O pacote fiscal proposto pelo ministro Fernando Haddad está sendo apelidado de “pacote de maldades” pela oposição na Câmara dos Deputados. Com forte resistência entre parlamentares de vários partidos, a avaliação quase unânime entre os opositores é de que a proposta não passa. O motivo? Para eles, o plano não é um ajuste fiscal real, mas uma maquiagem disfarçada de responsabilidade, que visa apenas arrecadar mais, punindo quem produz e consome.
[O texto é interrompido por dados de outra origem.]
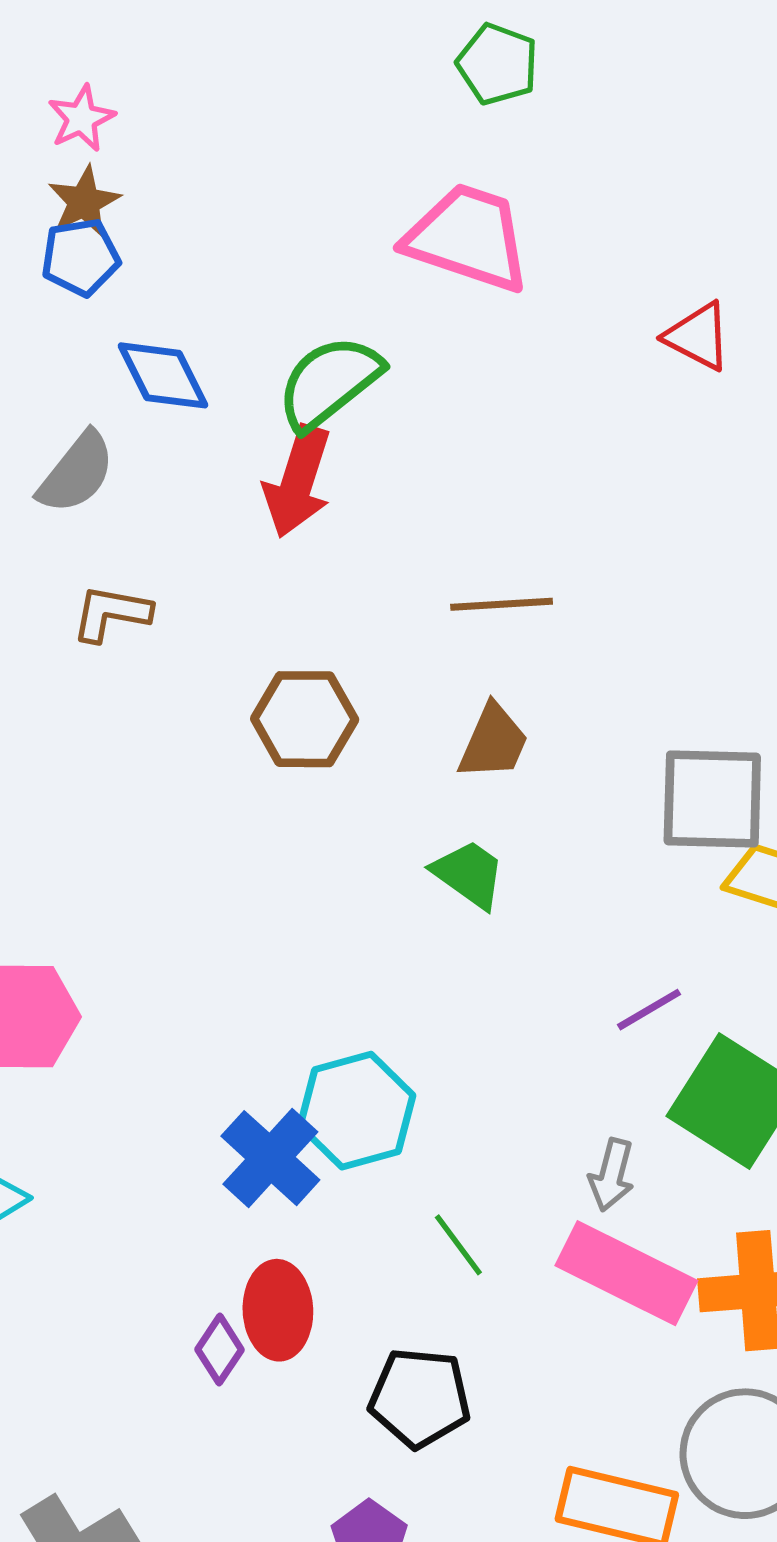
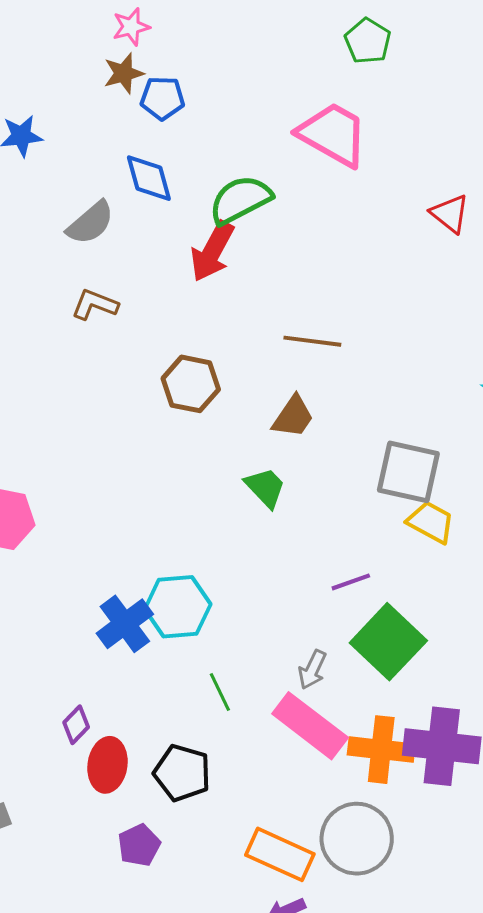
blue pentagon: (81, 257) -> (162, 98), moved
red ellipse: (278, 1310) -> (107, 765), moved

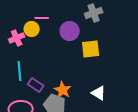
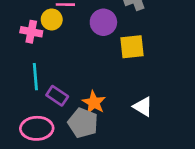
pink cross: (17, 38) -> (31, 32), turned 35

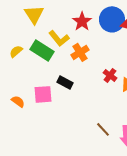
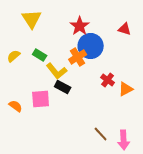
blue circle: (112, 19) -> (91, 46), moved
yellow L-shape: (59, 38) -> (57, 71), moved
green rectangle: (42, 50) -> (40, 55), size x0.6

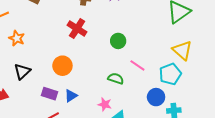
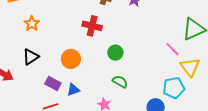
red cross: (77, 29) -> (92, 26), turned -30
green circle: (118, 41) -> (115, 53), moved
pink line: (137, 65) -> (173, 49), moved

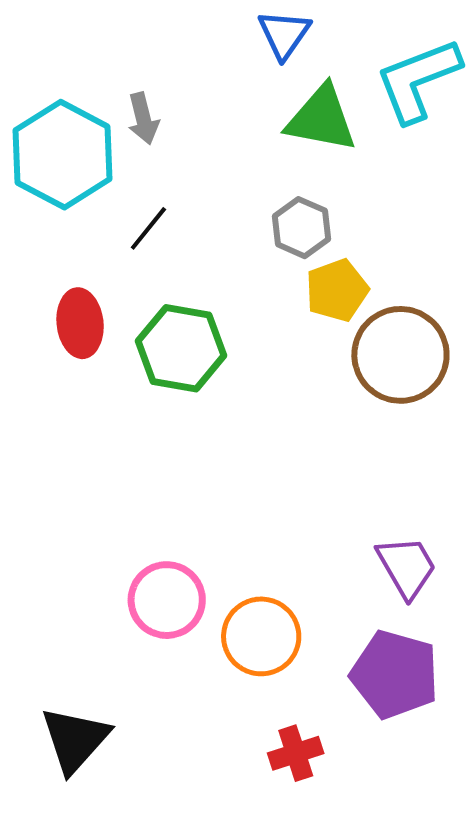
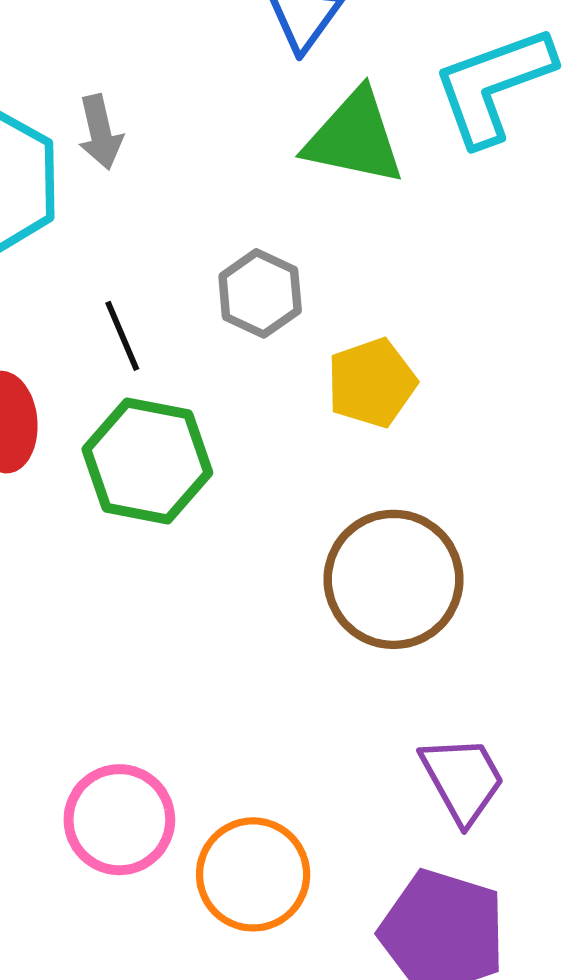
black line: (148, 228) -> (122, 336), moved, turned -63
gray hexagon: (302, 228) -> (260, 293), moved
brown circle: (400, 355) -> (393, 579), moved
O que há de tão nocivo no pacote?

A principal crítica é que o pacote tenta aumentar impostos sem reduzir os excessivos gastos do governo federal. Segundo o deputado Luiz Philippe de Orleans e Bragança (PL/SP), tributar LCI e LCA, instrumentos que financiam o agronegócio e o setor imobiliário, é um grave erro. “Não é ajuste fiscal, é maquiagem”, afirma. A avaliação é de que o governo está focado apenas em tapar buracos orçamentários com mais arrecadação, sem atacar o real problema: o descontrole das despesas públicas.

Governo gasta como se não houvesse amanhã

Para a oposição, o governo Lula continua sem “fazer o dever de casa”. E o que seria isso? Cortar privilégios, enxugar a máquina pública e revisar gastos improdutivos. Em vez disso, o Palácio do Planalto insiste em aumentar a carga tributária, como apontou o senador Jorge Seif (PL/SC): “Esse governo continua inventando formas de arrancar mais do bolso do brasileiro”.

Rombo bilionário e aumento disfarçado de impostos

O deputado Marcel van Hattem (Novo/RS) é categórico: “Não há qualquer possibilidade de aceitarmos novos aumentos de impostos”. A insatisfação vai além da questão tributária. Deputados denunciam ainda que o pacote avança sobre prerrogativas do Legislativo, impondo medidas sem o devido debate democrático.

Oposição aposta na rejeição total

Sem apresentar cortes significativos, sem sinalizar austeridade e com propostas que afetam setores produtivos, a expectativa da oposição é que o pacote naufrague no Congresso. Arnaldo Jardim (Cidadania/SP) acredita que o Congresso dará uma resposta firme. “Esse pacote não passa”, resume.

No fim das contas, o recado da oposição é claro: não se pode resolver o rombo nas contas públicas com mais impostos, especialmente em um país sufocado por uma das maiores cargas tributárias do mundo. A conta da irresponsabilidade não pode mais cair no colo do contribuinte.